The Department of Environmental Protection’s Office of Ecosystem Projects introduced a consolidated Environmental Resource Permit, or ERP, to the United States Army Corps of Engineers for the Herbert Hoover Dike (HHD) Repair and Rehabilitation Project (R&R Project).
The permit authorizes construction and replacement of Culverts 2, 12A and HP-2 with new water control structures S-278 (C-2), S-274 (C-12A) and S-287 (C-HP-2).
“The residents of South Florida are dependant upon a stable dike around Lake Okeechobee,” said DEP Secretary Herschel T. Vinyard Jr. “DEP was able to streamline its permitting process for critical dike rehabilitation projects to alleviate flooding and environmental concerns for residents in the communities impacted by Lake Okeechobee.”

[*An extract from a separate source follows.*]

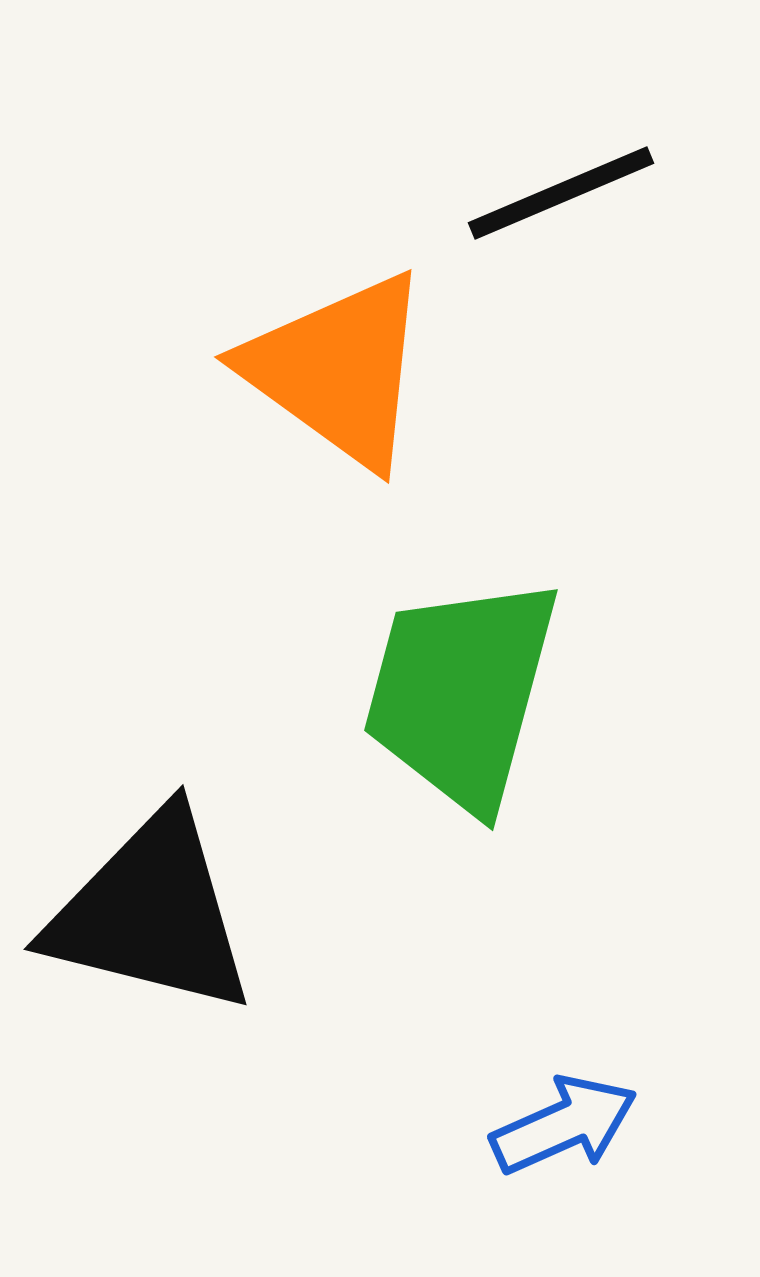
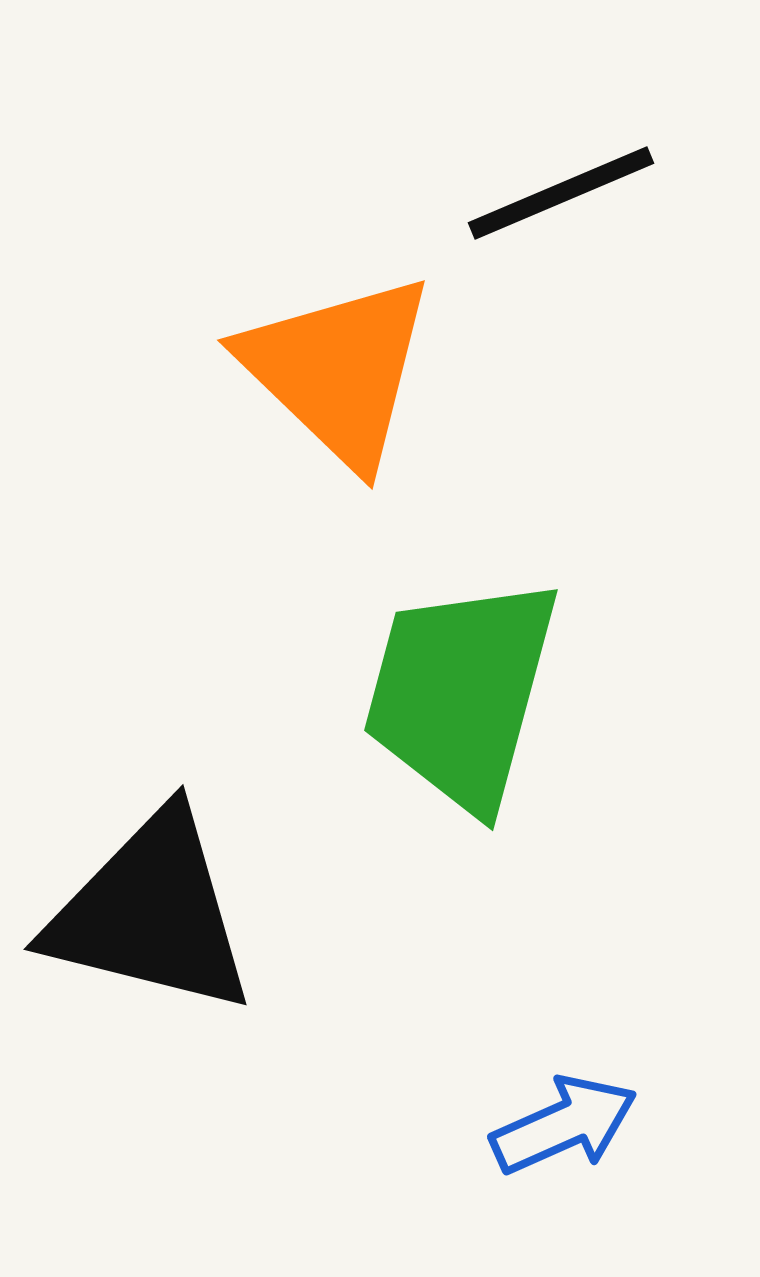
orange triangle: rotated 8 degrees clockwise
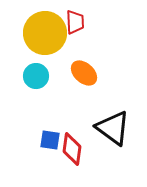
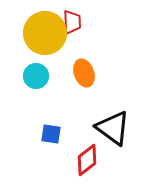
red trapezoid: moved 3 px left
orange ellipse: rotated 28 degrees clockwise
blue square: moved 1 px right, 6 px up
red diamond: moved 15 px right, 11 px down; rotated 44 degrees clockwise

The HHD R&R Project is intended to reduce the risk of flooding, piping and seepage as a result of higher lake levels. The dike, which was constructed in the early to mid-1900s, is comprised of gravel, rock, limestone, sand and shell and does not currently meet the rigorous standards for dams and levees that exist today; limiting the flexibility of water managers with regard to lake operations. Enhancements to the HHD are critical to the restoration of the Everglades, and last year, the state urged the U.S. Army Corps of Engineers’ (Corps) to expedite work on this dike system.
The culvert repair project is one component of the Corps comprehensive HHD R&R Project to enhance the stability of the 143 mile earthen dike around Lake Okeechobee. Replacement of the culverts will strengthen particular areas of the dike, reducing the risk of seepage, piping and levee failure when Lake Okeechobee reaches certain water levels.
The project is located within five counties: Glades, Hendry, Martin, Okeechobee and Palm Beach.